§ TASK ITEM: Only the line containing "See the attached image. Outline" and the lines after it, through the end of the data below, are to be returned, each exactly as it stands.

§ DATA UNDER STUDY:
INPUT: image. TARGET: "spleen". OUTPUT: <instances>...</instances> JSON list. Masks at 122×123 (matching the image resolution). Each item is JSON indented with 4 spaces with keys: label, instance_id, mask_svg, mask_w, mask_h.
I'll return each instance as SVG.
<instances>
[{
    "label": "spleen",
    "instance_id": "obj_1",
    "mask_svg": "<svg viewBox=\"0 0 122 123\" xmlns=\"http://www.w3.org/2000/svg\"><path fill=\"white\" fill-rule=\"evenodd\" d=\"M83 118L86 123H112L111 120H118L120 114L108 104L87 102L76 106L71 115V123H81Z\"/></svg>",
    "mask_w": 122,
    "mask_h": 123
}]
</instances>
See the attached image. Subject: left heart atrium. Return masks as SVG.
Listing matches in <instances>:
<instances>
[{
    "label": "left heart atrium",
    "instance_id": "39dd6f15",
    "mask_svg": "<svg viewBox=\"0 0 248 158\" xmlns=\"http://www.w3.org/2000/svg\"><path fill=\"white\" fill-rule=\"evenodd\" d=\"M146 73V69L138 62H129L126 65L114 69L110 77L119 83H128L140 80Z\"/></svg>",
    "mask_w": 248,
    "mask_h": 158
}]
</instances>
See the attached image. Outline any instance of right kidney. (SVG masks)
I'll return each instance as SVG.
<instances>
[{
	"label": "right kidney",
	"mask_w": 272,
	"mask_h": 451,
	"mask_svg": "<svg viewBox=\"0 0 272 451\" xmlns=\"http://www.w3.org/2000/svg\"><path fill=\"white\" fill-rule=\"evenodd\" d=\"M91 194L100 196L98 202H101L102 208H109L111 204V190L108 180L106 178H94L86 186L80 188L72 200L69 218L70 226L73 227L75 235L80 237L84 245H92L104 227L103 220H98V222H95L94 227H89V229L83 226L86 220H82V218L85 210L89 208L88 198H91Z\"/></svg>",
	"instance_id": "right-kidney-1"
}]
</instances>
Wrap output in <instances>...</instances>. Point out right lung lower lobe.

§ REPLY TO THE TASK:
See the attached image. Outline any instance of right kidney. (SVG masks)
I'll return each instance as SVG.
<instances>
[{
	"label": "right kidney",
	"mask_w": 272,
	"mask_h": 451,
	"mask_svg": "<svg viewBox=\"0 0 272 451\" xmlns=\"http://www.w3.org/2000/svg\"><path fill=\"white\" fill-rule=\"evenodd\" d=\"M91 194L100 196L98 202H101L102 208H109L111 204V190L108 180L106 178H94L86 186L80 188L72 200L69 218L70 226L73 227L75 235L80 237L84 245H92L104 227L103 220H98V222H95L94 227H89V229L83 226L86 220H82V218L85 210L89 208L88 198H91Z\"/></svg>",
	"instance_id": "right-kidney-1"
}]
</instances>
Wrap output in <instances>...</instances>. Point out right lung lower lobe.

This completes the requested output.